The Back Forty Bar & Grill is now closed. The restaurant closed for ‘vacation’ in the summer of 2017, but never reopened.
The year 2014 was a tough one for diners in western Berks County. Both of Stouchsburg’s two restaurants, Risser’s Family Restaurant and the Black Dog Cafe, shut their doors for good.
It took more than a year, but both locations are once again thriving. Risser’s is now the Blue Star Family Restaurant. (Editor’s Note: Blue Star closed after the writing of this blog). And in August, 2015, the Black Dog was transformed into the Back Forty Bar & Grill.
While the Blue Star sits right along busy Route 422, Back Forty is located in the heart of the village of Stouchsburg. An oversized sign points passersby to the restaurant from the highway. It’s easy to find, but it can be a little challenging crossing Main Street to get to the restaurant and its parking lot.
The place is divided in two, one room is the dining room, the other is the bar (with a few extra seats for overflow). Pigs and chickens are stenciled on to the multi-colored chairs around every table. A license plate sculpture depicts a pig on one of the walls.
All of these depictions are a reminder of the restaurant’s promise: to use locally sourced proteins whenever possible. That means farm-to-fork meats in many of Back Forty’s signature dishes.
One of those dishes is the Back Forty Farmhouse Chili. The chili includes two meats: smoked pork and cubed steak, and it’s topped off with cheddar and sour cream.
It was a hearty chili, but not too spicy (the vegetarian Dragged through the Garden Chili was advertised as the hotter option). It was still a very enjoyable start to the meal.
Also enjoyable was the bread and house made garlic butter. Normally, I don’t talk about the bread and rolls at restaurants (and the bread, here was thicker and heavier than I would have cared for), but the garlic butter was just too good to ignore. It was packed with herbs, a little salt and plenty of garlic. And I loved it.
While I enjoyed my chili, Julie’s meal came with a house salad with “fresh spring greens, hand-picked garden vegetables and house made croutons.” The salad was good, but we both agreed that whatever ranch dressing they were using had a salty taste to it that we didn’t care for.
When it came time for the main courses, our waitress apologized to me. I had ordered the pappardelle pasta and asked to add chicken, but she had forgot to add the chicken to our order.

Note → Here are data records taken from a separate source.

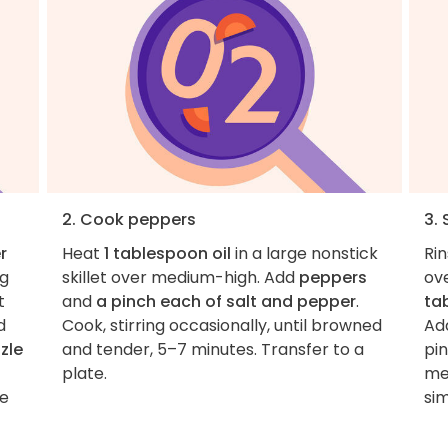
2. Cook peppers
3.
r
Heat
1 tablespoon oil
in a large nonstick
Ri
ng
skillet over medium-high. Add
peppers
ov
t
and
a pinch each of salt and pepper
.
ta
d
Cook, stirring occasionally, until browned
Add
zzle
and tender, 5–7 minutes. Transfer to a
pin
plate.
me
ce
si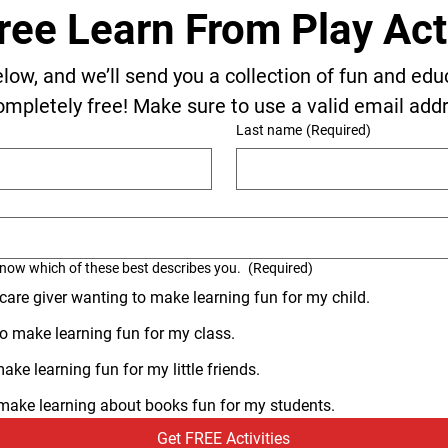
ree Learn From Play Acti
elow, and we’ll send you a collection of fun and edu
ompletely free! Make sure to use a valid email add
Last name
(Required)
know which of these best describes you.
(Required)
 care giver wanting to make learning fun for my child.
o make learning fun for my class.
ke learning fun for my little friends.
o make learning about books fun for my students.
Get FREE Activities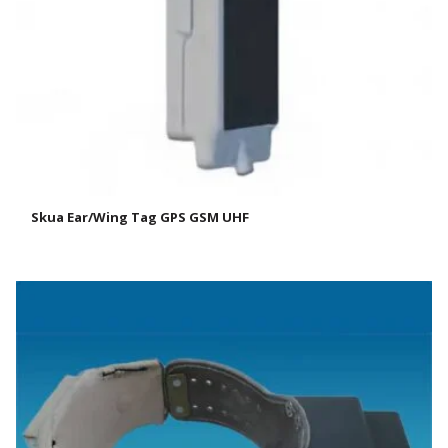
Skua Ear/Wing Tag GPS GSM UHF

The pappardelle can be served as a vegetarian dish, and that’s how mine started. The pasta was tossed in brown butter and sage with kale, green and yellow peppers, and yellow squash. It was very good, though the brown butter settled to the bottom of the bowl, not sticking very well to any of the ingredients.
My chicken appeared a short time later (I had more than half of my pasta left). It was coated in herbs and grilled perfectly. It had lots of flavor, but I felt like it didn’t blend as well with my pasta. Maybe it was because it hadn’t been tossed together; or maybe because both the pasta and the chicken were flavorful on their own. Either way, I enjoyed them more as two separate dishes.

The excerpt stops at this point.